Top of RECORD EXTRACTS

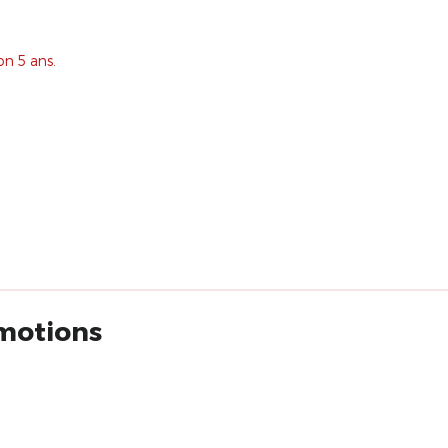
on 5 ans.
émotions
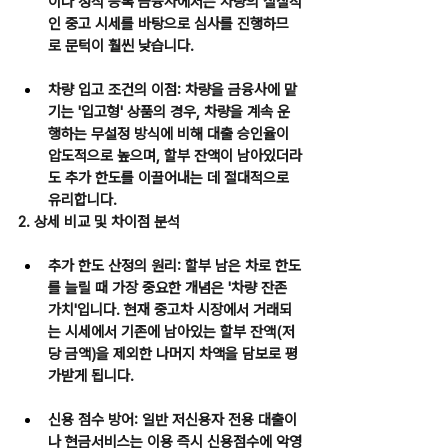
이나 정식 등록 금융사에서는 차량의 실질적
인 중고 시세를 바탕으로 심사를 진행하므
로 문턱이 훨씬 낮습니다.
차량 입고 조건의 이점:
 차량을 금융사에 맡
기는 '입고형' 상품의 경우, 차량을 계속 운
행하는 무설정 방식에 비해 
대출 승인율이 
압도적으로 높으며, 할부 잔액이 남아있더라
도 추가 한도를 이끌어내는 데 절대적으로 
유리
합니다.
2. 상세 비교 및 차이점 분석
추가 한도 산정의 원리:
 할부 남은 차로 한도
를 늘릴 때 가장 중요한 개념은 '차량 잔존 
가치'입니다. 현재 중고차 시장에서 거래되
는 시세에서 기존에 남아있는 할부 잔액(저
당 금액)을 제외한 나머지 차액을 담보로 평
가받게 됩니다.
신용 점수 방어:
 일반 저신용자 전용 대출이
나 현금서비스는 이용 즉시 신용점수에 악영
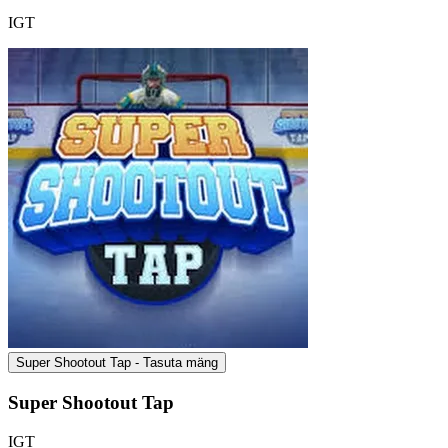
IGT
Super Shootout Tap - Tasuta mäng
Super Shootout Tap
IGT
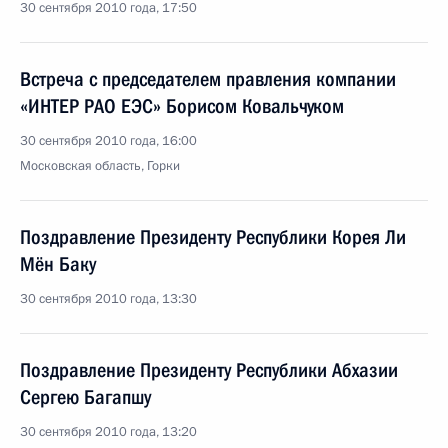
30 сентября 2010 года, 17:50
Встреча с председателем правления компании
«ИНТЕР РАО ЕЭС» Борисом Ковальчуком
30 сентября 2010 года, 16:00
Московская область, Горки
Поздравление Президенту Республики Корея Ли
Мён Баку
30 сентября 2010 года, 13:30
Поздравление Президенту Республики Абхазии
Сергею Багапшу
30 сентября 2010 года, 13:20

Bottom of RECORD EXTRACTS

Lines with the string "сентября": say how many appear in the entries above, giving the number alone.

→ RESPONSE TO THE TASK
4